▶ _Dataset items_
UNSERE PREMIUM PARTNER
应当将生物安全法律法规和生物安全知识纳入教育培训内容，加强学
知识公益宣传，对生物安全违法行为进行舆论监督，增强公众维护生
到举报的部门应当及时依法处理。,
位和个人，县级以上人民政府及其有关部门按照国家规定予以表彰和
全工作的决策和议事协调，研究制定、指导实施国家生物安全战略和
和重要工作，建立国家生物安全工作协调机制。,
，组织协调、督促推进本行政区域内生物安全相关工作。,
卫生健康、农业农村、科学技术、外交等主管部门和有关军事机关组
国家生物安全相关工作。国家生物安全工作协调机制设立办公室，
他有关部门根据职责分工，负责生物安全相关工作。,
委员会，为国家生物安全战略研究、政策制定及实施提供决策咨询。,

▶ _Task objective_
Restate the data above word for word.

▶ _Solution_
UNSERE PREMIUM PARTNER
应当将生物安全法律法规和生物安全知识纳入教育培训内容，加强学
知识公益宣传，对生物安全违法行为进行舆论监督，增强公众维护生
到举报的部门应当及时依法处理。,
位和个人，县级以上人民政府及其有关部门按照国家规定予以表彰和
全工作的决策和议事协调，研究制定、指导实施国家生物安全战略和
和重要工作，建立国家生物安全工作协调机制。,
，组织协调、督促推进本行政区域内生物安全相关工作。,
卫生健康、农业农村、科学技术、外交等主管部门和有关军事机关组
国家生物安全相关工作。国家生物安全工作协调机制设立办公室，
他有关部门根据职责分工，负责生物安全相关工作。,
委员会，为国家生物安全战略研究、政策制定及实施提供决策咨询。,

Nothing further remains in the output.